-- DATA TO USE follows --

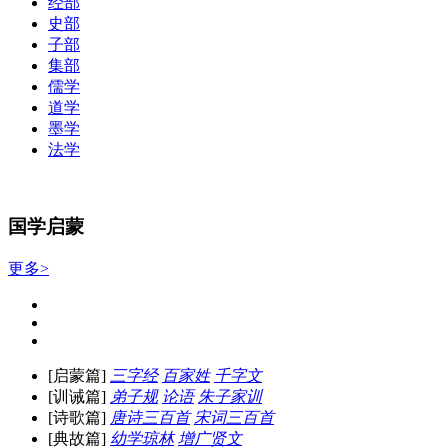
经部
史部
子部
集部
儒学
道学
墨学
法学
国学启蒙
更多>
[启蒙篇]
三字经
百家姓
千字文
[训诫篇]
弟子规
论语
朱子家训
[诗歌篇]
唐诗三百首
宋词三百首
[典故篇]
幼学琼林
增广贤文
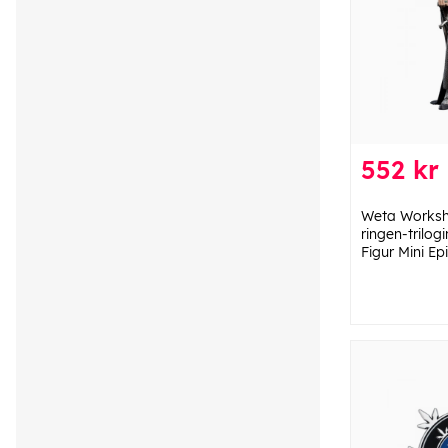
552 kr
Weta Works
ringen-trilog
Figur Mini Ep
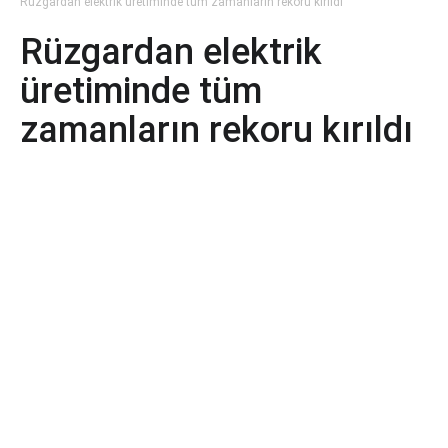
Rüzgardan elektrik üretiminde tüm zamanların rekoru kırıldı
Rüzgardan elektrik
üretiminde tüm
zamanların rekoru kırıldı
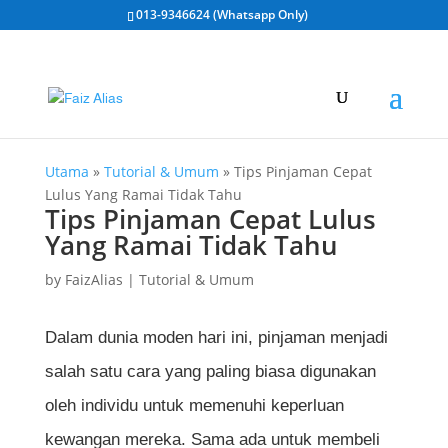
013-9346624 (Whatsapp Only)
Utama
»
Tutorial & Umum
»
Tips Pinjaman Cepat
Lulus Yang Ramai Tidak Tahu
Tips Pinjaman Cepat Lulus
Yang Ramai Tidak Tahu
by
FaizAlias
|
Tutorial & Umum
Dalam dunia moden hari ini, pinjaman menjadi
salah satu cara yang paling biasa digunakan
oleh individu untuk memenuhi keperluan
kewangan mereka. Sama ada untuk membeli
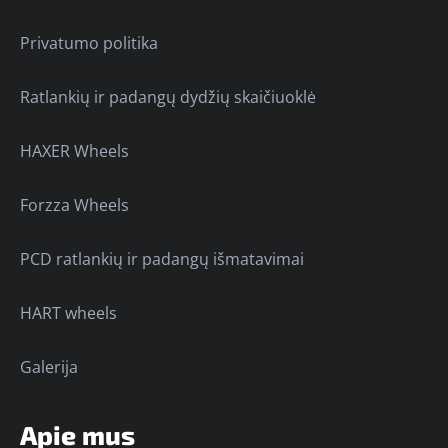
Privatumo politika
Ratlankių ir padangų dydžių skaičiuoklė
HAXER Wheels
Forzza Wheels
PCD ratlankių ir padangų išmatavimai
HART wheels
Galerija
Apie mus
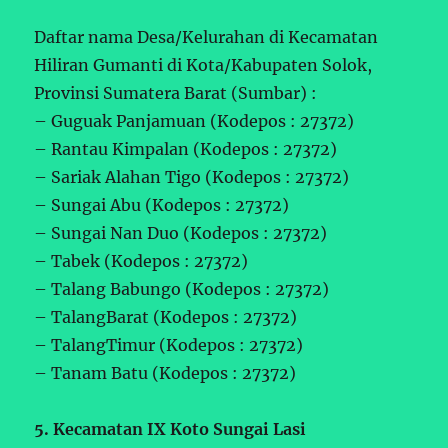
Daftar nama Desa/Kelurahan di Kecamatan
Hiliran Gumanti di Kota/Kabupaten Solok,
Provinsi Sumatera Barat (Sumbar) :
– Guguak Panjamuan (Kodepos : 27372)
– Rantau Kimpalan (Kodepos : 27372)
– Sariak Alahan Tigo (Kodepos : 27372)
– Sungai Abu (Kodepos : 27372)
– Sungai Nan Duo (Kodepos : 27372)
– Tabek (Kodepos : 27372)
– Talang Babungo (Kodepos : 27372)
– TalangBarat (Kodepos : 27372)
– TalangTimur (Kodepos : 27372)
– Tanam Batu (Kodepos : 27372)
5. Kecamatan IX Koto Sungai Lasi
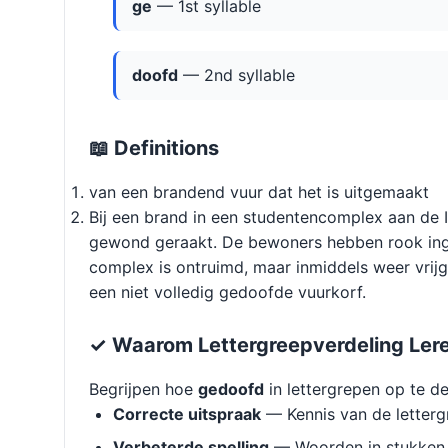
ge
— 1st syllable
doofd
— 2nd syllable
📖 Definitions
van een brandend vuur dat het is uitgemaakt
Bij een brand in een studentencomplex aan de I
gewond geraakt. De bewoners hebben rook inge
complex is ontruimd, maar inmiddels weer vrij
een niet volledig gedoofde vuurkorf.
✓ Waarom Lettergreepverdeling Ler
Begrijpen hoe
gedoofd
in lettergrepen op te de
Correcte uitspraak
— Kennis van de letterg
Verbeterde spelling
— Woorden in stukken 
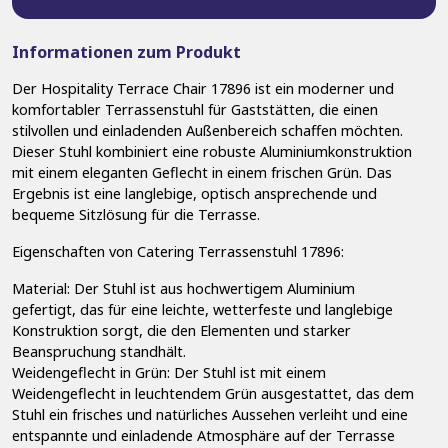
Informationen zum Produkt
Der Hospitality Terrace Chair 17896 ist ein moderner und
komfortabler Terrassenstuhl für Gaststätten, die einen
stilvollen und einladenden Außenbereich schaffen möchten.
Dieser Stuhl kombiniert eine robuste Aluminiumkonstruktion
mit einem eleganten Geflecht in einem frischen Grün. Das
Ergebnis ist eine langlebige, optisch ansprechende und
bequeme Sitzlösung für die Terrasse.
Eigenschaften von Catering Terrassenstuhl 17896:
Material: Der Stuhl ist aus hochwertigem Aluminium
gefertigt, das für eine leichte, wetterfeste und langlebige
Konstruktion sorgt, die den Elementen und starker
Beanspruchung standhält.
Weidengeflecht in Grün: Der Stuhl ist mit einem
Weidengeflecht in leuchtendem Grün ausgestattet, das dem
Stuhl ein frisches und natürliches Aussehen verleiht und eine
entspannte und einladende Atmosphäre auf der Terrasse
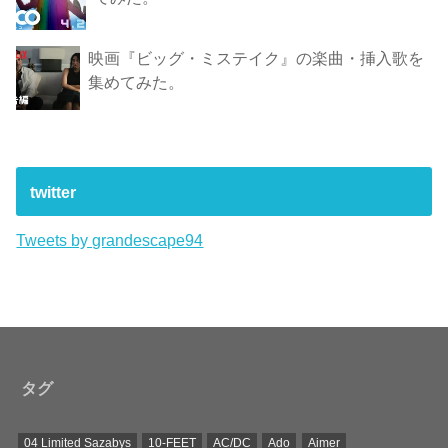
映画『ビッグ・ミステイク』の楽曲・挿入歌を
集めてみた。
twitter
Tweets by grandescape94
タグ
04 Limited Sazabys
10-FEET
AC/DC
Ado
Aimer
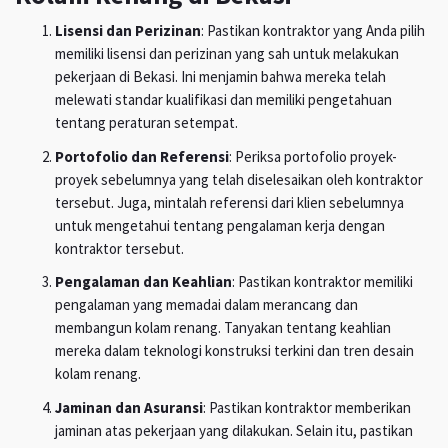
Lisensi dan Perizinan
: Pastikan kontraktor yang Anda pilih
memiliki lisensi dan perizinan yang sah untuk melakukan
pekerjaan di Bekasi. Ini menjamin bahwa mereka telah
melewati standar kualifikasi dan memiliki pengetahuan
tentang peraturan setempat.
Portofolio dan Referensi
: Periksa portofolio proyek-
proyek sebelumnya yang telah diselesaikan oleh kontraktor
tersebut. Juga, mintalah referensi dari klien sebelumnya
untuk mengetahui tentang pengalaman kerja dengan
kontraktor tersebut.
Pengalaman dan Keahlian
: Pastikan kontraktor memiliki
pengalaman yang memadai dalam merancang dan
membangun kolam renang. Tanyakan tentang keahlian
mereka dalam teknologi konstruksi terkini dan tren desain
kolam renang.
Jaminan dan Asuransi
: Pastikan kontraktor memberikan
jaminan atas pekerjaan yang dilakukan. Selain itu, pastikan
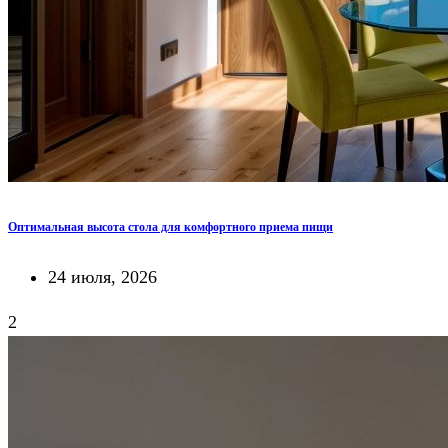
Оптимальная высота стола для комфортного приема пищи
24 июля, 2026
2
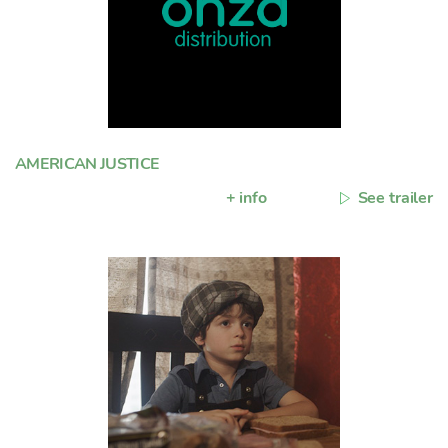
AMERICAN JUSTICE
+ info
See trailer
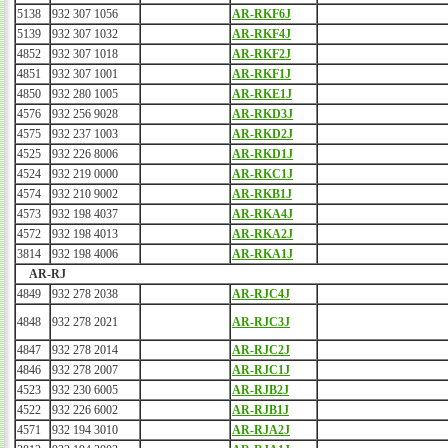
5138
932 307 1056
AR-RKF6J
5139
932 307 1032
AR-RKF4J
4852
932 307 1018
AR-RKF2J
4851
932 307 1001
AR-RKF1J
4850
932 280 1005
AR-RKE1J
4576
932 256 9028
AR-RKD3J
4575
932 237 1003
AR-RKD2J
4525
932 226 8006
AR-RKD1J
4524
932 219 0000
AR-RKC1J
4574
932 210 9002
AR-RKB1J
4573
932 198 4037
AR-RKA4J
4572
932 198 4013
AR-RKA2J
3814
932 198 4006
AR-RKA1J
AR-RJ
4849
932 278 2038
AR-RJC4J
4848
932 278 2021
AR-RJC3J
4847
932 278 2014
AR-RJC2J
4846
932 278 2007
AR-RJC1J
4523
932 230 6005
AR-RJB2J
4522
932 226 6002
AR-RJB1J
4571
932 194 3010
AR-RJA2J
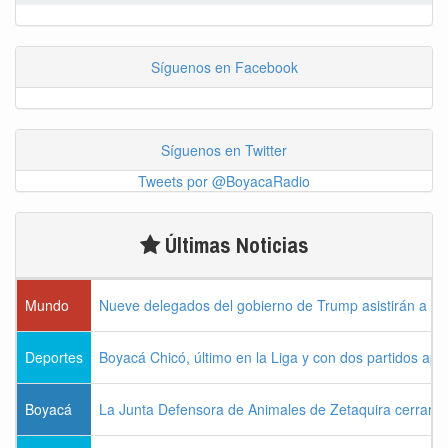
Síguenos en Facebook
Síguenos en Twitter
Tweets por @BoyacaRadio
Últimas Noticias
Mundo
Nueve delegados del gobierno de Trump asistirán a la 
Deportes
Boyacá Chicó, último en la Liga y con dos partidos ap
Boyacá
La Junta Defensora de Animales de Zetaquira cerrará i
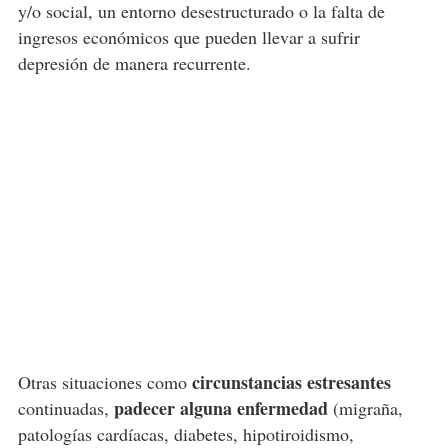
y/o social, un entorno desestructurado o la falta de
ingresos económicos que pueden llevar a sufrir
depresión de manera recurrente.
circunstancias estresantes
Otras situaciones como
padecer alguna enfermedad
continuadas,
(migraña,
patologías cardíacas, diabetes, hipotiroidismo,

-- DATA TO USE concluded --

PROBLEM REQUIREMENTS: If a line of the entries contains "Kecamatan", it counts; give the total of such lines and nothing more.

RESULT OF THIS EXERCISE: 2